Implicit: Activates when user requests persuasion techniques, copy optimization, behavioral triggers, or pricing psychology.

Explicit: Activate via prompt:

Activate marketing-psychology skill to apply [principle/topic] to [marketing element]

Capabilities

1. Core Principle Library

70+ principles organized by decision-making mechanism.

Principle categories:

CategoryCountKey Principles
Social Proof8Wisdom of crowds, authority bias, social validation
Scarcity & Urgency7Loss aversion, FOMO, scarcity heuristic
Anchoring & Pricing9Price anchoring, decoy effect, charm pricing
Trust & Credibility10Halo effect, mere exposure, authority
Commitment8Foot-in-the-door, consistency, sunk cost
Cognitive Ease12Processing fluency, chunking, recognition
Framing8Loss framing, gain framing, reference points
Reciprocity6Gift, concession, value-first

Full library: references/marketing-psychology-70.md

2. Pricing Psychology Patterns

Apply behavioral economics to pricing pages.

Key pricing principles:

Price anchoring: Show highest tier first. Subsequent prices feel more reasonable.

Enterprise $299/mo → Pro $99/mo → Starter $29/mo
(Left to right = perceived value descent)

Decoy effect: Add a third option that makes your preferred option look best.

Basic $19 → Pro $49 → Elite $45 (Pro "wins" — better value than both)

Charm pricing: $99 feels meaningfully cheaper than $100. Use $X9 pricing for consumer tiers.

3. Copy Principles

Apply psychology to headlines, CTAs, and product descriptions.

Loss aversion (2x more powerful than equivalent gain):

  • Instead of: “Save time with automation”
  • Use: “Stop losing 3 hours/week to manual work”

Social proof hierarchy (most to least effective):

  1. Expert testimonial with credentials
  2. Customer logo + revenue stat
  3. User count (“12,000+ marketers”)
  4. Star rating with review count
  5. Press mentions

Specificity principle: Precise numbers are 38% more credible than round numbers.

4. Onboarding Psychology

Behavioral patterns for activation and retention.

Key mechanisms:

  • Progress effect: Show completion % to trigger desire to complete
  • Endowment effect: Let users customize before activation — they value it more
  • Variable reward: Surprise “wins” during onboarding increase engagement
  • Social baseline: “Most users complete setup in under 10 minutes” sets expectation

Prerequisites

  • Clear understanding of target ICP (to apply relevant principles)
  • Marketing asset to optimize (copy, pricing page, onboarding)

Best Practices

1. Apply one principle at a time Multiple principles create noise. Pick the one most relevant to the decision moment.

2. Verify with data Behavioral principles are tendencies, not laws. A/B test before assuming universal application.

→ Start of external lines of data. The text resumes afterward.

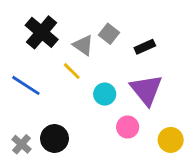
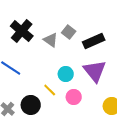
black rectangle: (145, 47) -> (94, 41), size x1.5
yellow line: (72, 71) -> (50, 90), moved
pink circle: (128, 127) -> (74, 97), moved

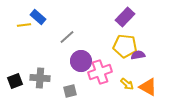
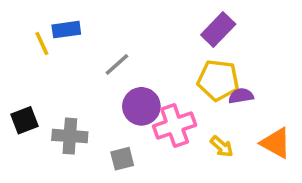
blue rectangle: (38, 17) -> (66, 30), turned -49
yellow line: (24, 25) -> (42, 43), turned 72
black square: (15, 81) -> (24, 120), moved
orange triangle: (148, 87) -> (276, 143), moved

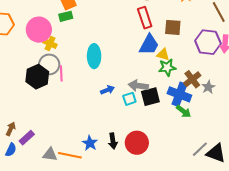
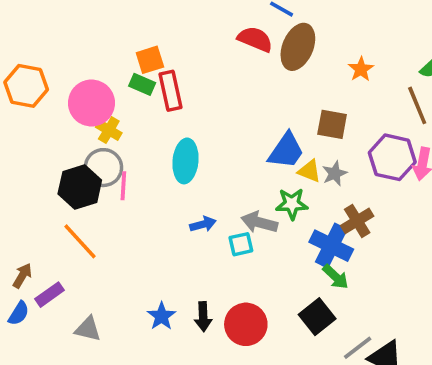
green rectangle: (66, 16) -> (142, 84), turned 32
red rectangle: (145, 18) -> (171, 91), moved
green star: (167, 67) -> (292, 204), moved
gray star: (208, 87) -> (335, 174), moved
black square: (150, 97) -> (317, 317), moved, turned -30
orange line: (70, 155) -> (80, 241), moved, turned 30

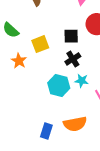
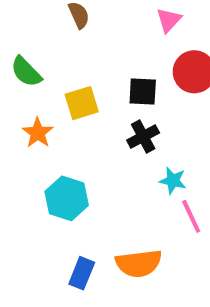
cyan star: (82, 81) -> (173, 181), moved
cyan hexagon: (59, 85) -> (67, 198), moved

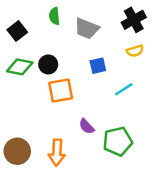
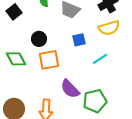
yellow semicircle: (135, 51) -> (109, 28), size x1.5
green diamond: (20, 67) -> (16, 59), moved, turned 50
purple semicircle: (87, 126) -> (70, 89), size x1.5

3. Ethics boundary Use principles to help users make decisions that are genuinely good for them. Dark patterns erode trust and LTV.

Common Use Cases

Use Case 1: Pricing Page Optimization

Scenario: 3-tier pricing page has most users choosing the cheapest plan.

Principles to apply:

  1. Anchor with highest tier first (move Enterprise left)
  2. Add decoy plan to make Pro look best value
  3. Highlight “Most Popular” badge on Pro tier
  4. Use “per user/month” instead of “per month” to reduce perceived cost
  5. Add loss-framed copy: “What you miss without Pro…”

Use Case 2: Trial Conversion Email

Scenario: Day-7 email to trial users who haven’t set up a key feature.

Principles to apply:

  1. Loss aversion: “Your trial has 7 days left” (not “7 days to try”)
  2. Progress effect: “You’ve completed 60% of setup”
  3. Social proof: “Teams who complete setup convert at 4x rate”
  4. Commitment: Reference actions they’ve already taken in the product

Troubleshooting

Issue: Applied urgency but it feels manipulative Solution: Urgency works when it’s real (actual deadline, actual limit). Fake scarcity destroys trust. Use only real constraints.

Issue: Social proof not increasing conversions Solution: Match social proof type to buyer stage. Early-stage: use case relevance. Late-stage: ROI proof and authority.